Note: This bug is displayed in read-only format because the product is no longer active in Red Hat Bugzilla.

Bug 1162844

Summary: Network connectivity drops after vdsm runs
Product: [Retired] oVirt Reporter: Adam Litke <alitke>
Component: vdsmAssignee: Ido Barkan <ibarkan>
Status: CLOSED DUPLICATE QA Contact: Gil Klein <gklein>
Severity: high Docs Contact:
Priority: unspecified    
Version: 3.5CC: alitke, asegurap, bazulay, bugs, danken, ecohen, gklein, ibarkan, iheim, lsurette, mgoldboi, osvoboda, rbalakri, s.kieske, yeylon
Target Milestone: ---   
Target Release: 3.5.1   
Hardware: Unspecified   
OS: Unspecified   
Whiteboard: network
Fixed In Version: Doc Type: Bug Fix
Doc Text:
Story Points: ---
Clone Of: Environment:
Last Closed: 2014-11-18 15:30:11 UTC Type: Bug
Regression: --- Mount Type: ---
Documentation: --- CRM:
Verified Versions: Category: ---
oVirt Team: Network RHEL 7.3 requirements from Atomic Host:
Cloudforms Team: --- Target Upstream Version:
Embargoed:
Attachments:
Description Flags
supervdsm.log
none
vdsm.log
none
engine log none

Description Adam Litke 2014-11-11 20:35:04 UTC
Description of problem: 
I've been experiencing peculiar and annoying networking behavior on my
oVirt development hosts and I'm hoping someone familiar with vdsm
networking configuration can help me get to the bottom of it.

My setup is two mini-Dells acting as virt hosts and ovirt engine
running on my laptop.  The dells get their network config from a
cobbler instance running on my laptop which also provides PXE
services.

After freshly installing the dells, I get a nice, stable network
connection.  After installing vdsm, the connection seems to drop
occasionally.  I have visit the machine, log into the console, and
execute 'dhclient ovirtmgmt'.  This fixes the problem again for
awhile.

Version-Release number of selected component (if applicable):
vdsm-4.16.0-522.git4a3768f.fc20.x86_64

How reproducible: For me, always (after a non-deterministic period of time elapses)

Steps to Reproduce:
1. Start vdsm
2. Use vdsm for awhile


Actual results:
The ovirtmgmt interface loses its IP address

Expected results:
Connectivity is not interrupted

Additional info:

Comment 1 Adam Litke 2014-11-11 20:35:38 UTC
Created attachment 956412 [details]
supervdsm.log

Comment 2 Adam Litke 2014-11-11 20:36:23 UTC
Created attachment 956413 [details]
vdsm.log

Comment 3 Adam Litke 2014-11-11 20:37:12 UTC
As suggested by Ondřej Svoboda, I tried disabling NetworkManager and that did not seem to resolve the problem.

Comment 4 Ondřej Svoboda 2014-11-11 22:16:03 UTC
Adam,

did you lose connection after VDSM and superVDSM restarted (not necessarily)?

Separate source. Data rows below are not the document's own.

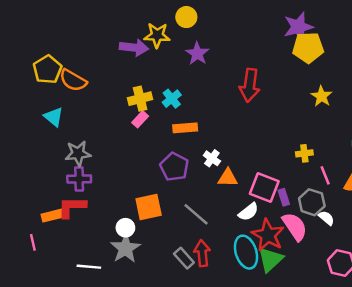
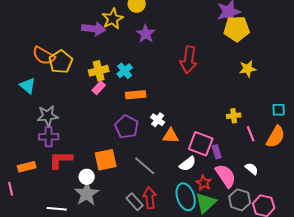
yellow star: (157, 35) -> (113, 19), turned -30
yellow pentagon: (47, 69) -> (61, 62), moved
yellow star: (322, 96) -> (248, 69), turned 30
gray hexagon: (312, 202) -> (240, 200), moved
red L-shape: (72, 207) -> (61, 160), moved
red star: (268, 235) -> (204, 183), size x0.6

Could you look in engine logs?

supervdsm.log
  MainThread::DEBUG::2014-11-11 14:19:31,399::supervdsmServer::451::SuperVdsm.Server::(main) Terminated normally

vdsm.log
  MainThread::DEBUG::2014-11-11 14:19:26,600::vdsm::58::vds::(sigtermHandler) Received signal 15

There are a couple of not really nice warnings in supervdsm.log when VDSM creates the management network (bridge expected too early -- looks harmless; libvirt network not there -- I don't like this) and also further on (sourceroutethread trying to add the same route over and over again).

What puzzles me though is that lines such as the one below indicate some kind of DHCP activity.

  sourceRoute::DEBUG::2014-11-11 15:24:28,939::sourceroutethread::38::root::(process_IN_CLOSE_WRITE_filePath) Responding to DHCP response in /var/run/vdsm/sourceRoutes/1415737468

I CC'd Toni and Ido. Guys, can you see anything in the logs?

Comment 5 Ondřej Svoboda 2014-11-11 22:18:31 UTC
I mean, the last observation seems to contradict the connection loss.

Comment 6 Adam Litke 2014-11-12 19:16:30 UTC
Created attachment 956855 [details]
engine log

I didn't see anything fishy in the engine.log but here it is for completeness

Comment 7 Adam Litke 2014-11-12 19:18:37 UTC
(In reply to Ondřej Svoboda from comment #4)
> Adam,
> 
> did you lose connection after VDSM and superVDSM restarted (not
> necessarily)? Could you look in engine logs?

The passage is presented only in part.